I arrived in Paris at Gare du Lyon at about 5pm, but needed to be at Gare du Nord for the Eurostar service to London. Four legs completed, and home was getting closer. I bought a ticket for the next train to London and another for the Paris metro, and left the station, immediately searching for a metro entrance.
I stopped. I was now so caught up in the journey, I had forgotten the significance of where I was. Paris – hadn’t been here since I was at primary school, not counting a family holiday to Disneyland a few years ago. I briefly considered trying to walk to Gare du Nord, so I could have at least a glimpse of the city before I had to leave. But I spotted the metro entrance and realised that I was still on a tight timetable. Paris would have to wait for another day.
The metro was the fifth train I would take today. Now practically on autopilot, I rapid sought maps, identified signs and worked out the route. My ticket was accepted into the automatic gate and I descended into the Paris underground.
Gare du Nord provided yet another maze of signs and procedures, this time more complicated for the airline-style check in, security check and passport control. Eurostar left on time, bound for the channel tunnel and ultimately London.

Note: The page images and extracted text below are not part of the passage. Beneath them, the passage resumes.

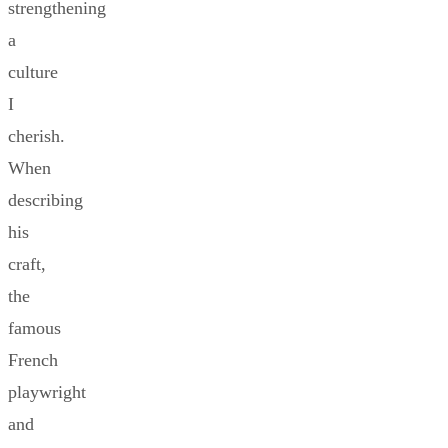
strengthening
a
culture
I
cherish.
When
describing
his
craft,
the
famous
French
playwright
and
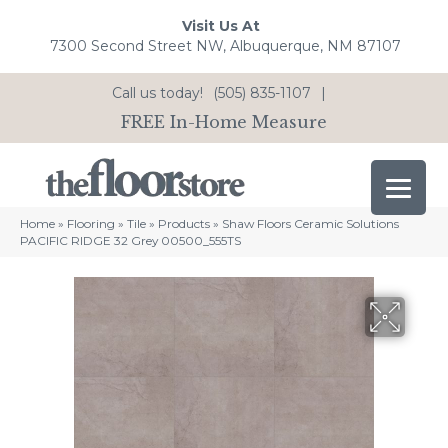
Visit Us At
7300 Second Street NW, Albuquerque, NM 87107
Call us today!
(505) 835-1107
|
FREE In-Home Measure
Home
»
Flooring
»
Tile
»
Products
»
Shaw Floors Ceramic Solutions
PACIFIC RIDGE 32 Grey 00500_555TS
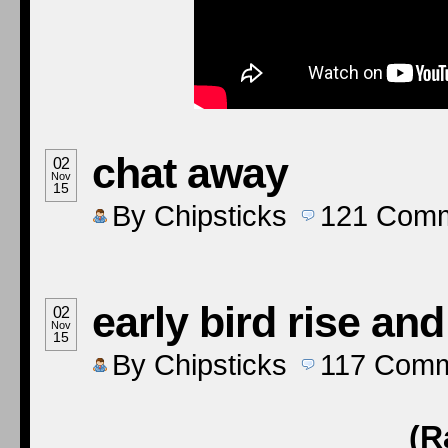
chat away
02
Nov
15
By
Chipsticks
121
Comm
early bird rise an
02
Nov
15
By
Chipsticks
117
Comm
(R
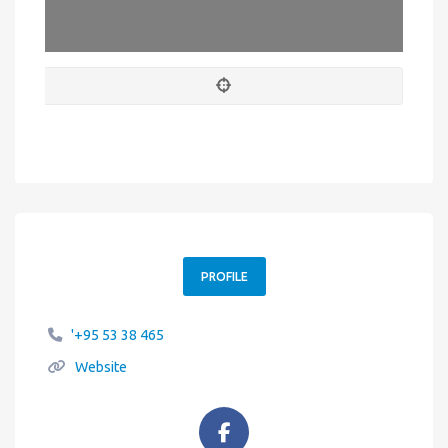
Leaflet
| Map data ©
OpenStreetMap
contributors
PROFILE
'+95 53 38 465
Website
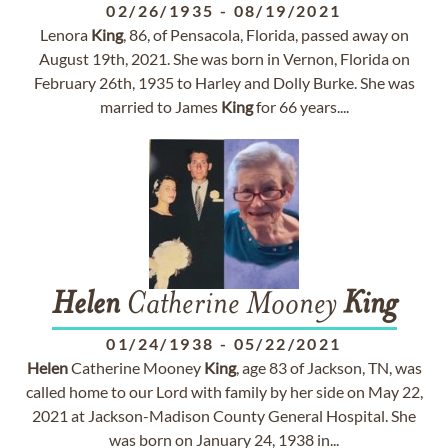
02/26/1935
-
08/19/2021
Lenora
King
, 86, of Pensacola, Florida, passed away on
August 19th, 2021. She was born in Vernon, Florida on
February 26th, 1935 to Harley and Dolly Burke. She was
married to James
King
for 66 years....
Helen
Catherine Mooney
King
01/24/1938
-
05/22/2021
Helen
Catherine Mooney
King
, age 83 of Jackson, TN, was
called home to our Lord with family by her side on May 22,
2021 at Jackson-Madison County General Hospital. She
was born on January 24, 1938 in...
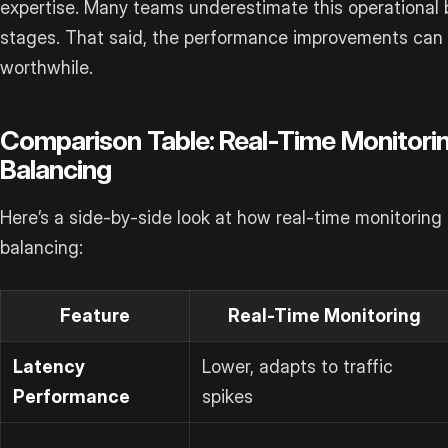
expertise. Many teams underestimate this operational 
stages. That said, the performance improvements can
worthwhile.
Comparison Table: Real-Time Monitorin
Balancing
Here’s a side-by-side look at how real-time monitoring
balancing:
Feature
Real-Time Monitoring
Latency
Lower, adapts to traffic
Performance
spikes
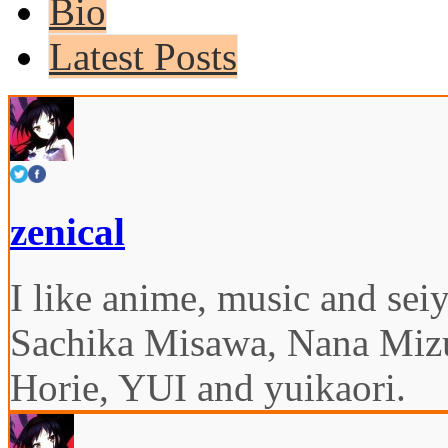
Bio
Latest Posts
zenical
I like anime, music and seiy
Sachika Misawa, Nana Miz
Horie, YUI and yuikaori.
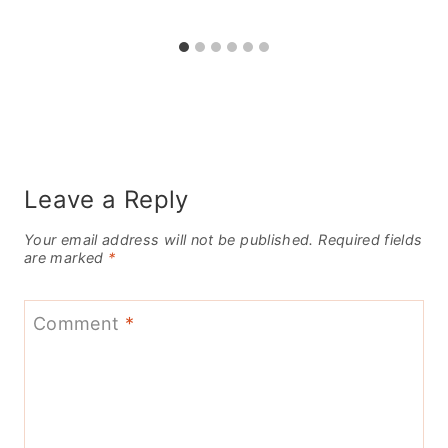
Leave a Reply
Your email address will not be published.
Required fields
are marked
*
Comment
*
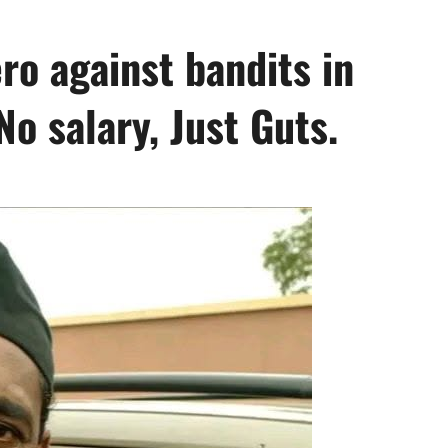
ro against bandits in
No salary, Just Guts.
0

I emerged from the Eurostar terminal at Waterloo a tired veteran of my six-leg journey, but I still had one more connection to make. At 9pm, I caught my last train, a suburban service I use all the time to get in and out of central London, a familiar 40-minute trip that I make at least once a month.
It had taken 21½ hours to get from a hotel in Florence to my front door in London. It could have been done in two by plane, but this was a rail adventure from start to finish, and to fly would have been cheating.